Fitch Ratings tarafından yapılan açıklamada, ABD’nin kredi notunun ‘AA+’ olarak teyit edildiği ve not görünümünün ‘durağan’ olarak bırakıldığı belirtildi. Ülkenin ekonomisinin büyüklüğü, kişi başına düşen yüksek gelir ve dinamik iş ortamı gibi yapısal güçler ile desteklendiği vurgulandı. Ayrıca ABD’nin dünyanın önde gelen rezerv para birimi olan ABD dolarını ihraç etmesi ve finansman esnekliğinden yararlanması da önemli bir unsur olarak açıklandı.
Kuruluş, son 20 yılda ABD’de yönetim standartlarının istikrarsız bir şekilde düştüğünü ve siyasi kutuplaşmanın arttığını belirtti. Bu durumun borç limiti ile hükümet kapanmaları konusunda endişeler yarattığı ve bütçe için ödenek sağlanması sürecini karmaşık hale getirdiği ifade edildi. Ayrıca, ABD’deki yönetişim sorunlarının ülkenin kamu maliyesine güvenilir orta vadeli konsolidasyon planının uygulanmasını engellediği aktarıldı.
Fitch Ratings ayrıca kasım ayındaki başkanlık seçiminin önemli olacağını belirtti. Seçimin politika oluşturma, mevzuatı geçirme ve uygulama becerisi açısından kritik olacağı vurgulandı. Ülkenin içinde bulunduğu siyasi atmosferin karmaşık hale geldiği ve bu durumun bütçe politikalarını etkilediği ifade edildi. Özellikle bütçe için gereken ödeneklerin onaylanmasının zorlaştığı ve mevcut siyasi kutuplaşma ile bu sürecin daha da karmaşık hale geldiği açıklandı.

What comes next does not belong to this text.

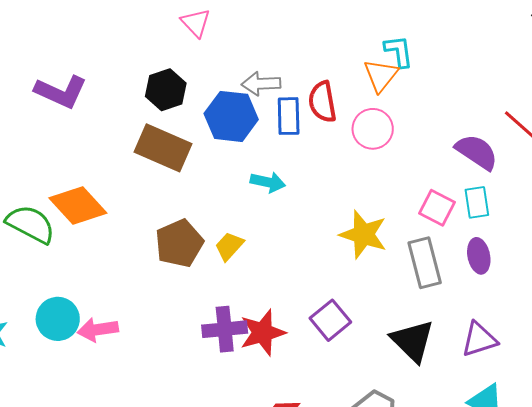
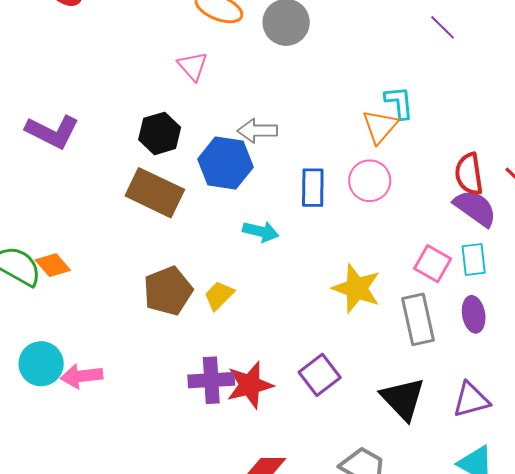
red semicircle: (322, 102) -> (469, 174), moved
blue rectangle: (289, 116) -> (313, 188), moved
orange diamond: (78, 205) -> (53, 265), moved, size x0.6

Fitch Ratings’in değerlendirmesi, ABD ekonomisinin yapısal güçleri ve dünya ekonomisindeki konumu üzerinde durdu. Ülkenin dünya ekonomisindeki etkisinin büyük olduğu ve ABD dolarının rezerv para birimi olarak kullanılmasının önemli olduğu ifade edildi. Ayrıca, ABD ekonomisinin dinamik iş ortamı ve yüksek gelir seviyeleri ile desteklendiği ve bu faktörlerin not değerlendirmesinde önemli bir rol oynadığı belirtildi.

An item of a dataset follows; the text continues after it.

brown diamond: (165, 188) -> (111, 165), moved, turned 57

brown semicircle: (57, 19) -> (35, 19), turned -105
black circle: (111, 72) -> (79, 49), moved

Sonuç olarak, Fitch Ratings’in açıklamasında ABD’nin kredi notunun ‘AA+’ olarak teyit edildiği ve not görünümünün ‘durağan’ olarak bırakıldığı belirtildi. Kuruluş, ABD ekonomisinin yapısal güçleri ve dünya ekonomisindeki konumu üzerinde durarak, ülkenin bütçe politikaları ve siyasi atmosferi hakkında değerlendirmelerde bulundu. Ayrıca, kasım ayındaki başkanlık seçiminin ABD’nin politik geleceği açısından kritik olacağı vurgulandı.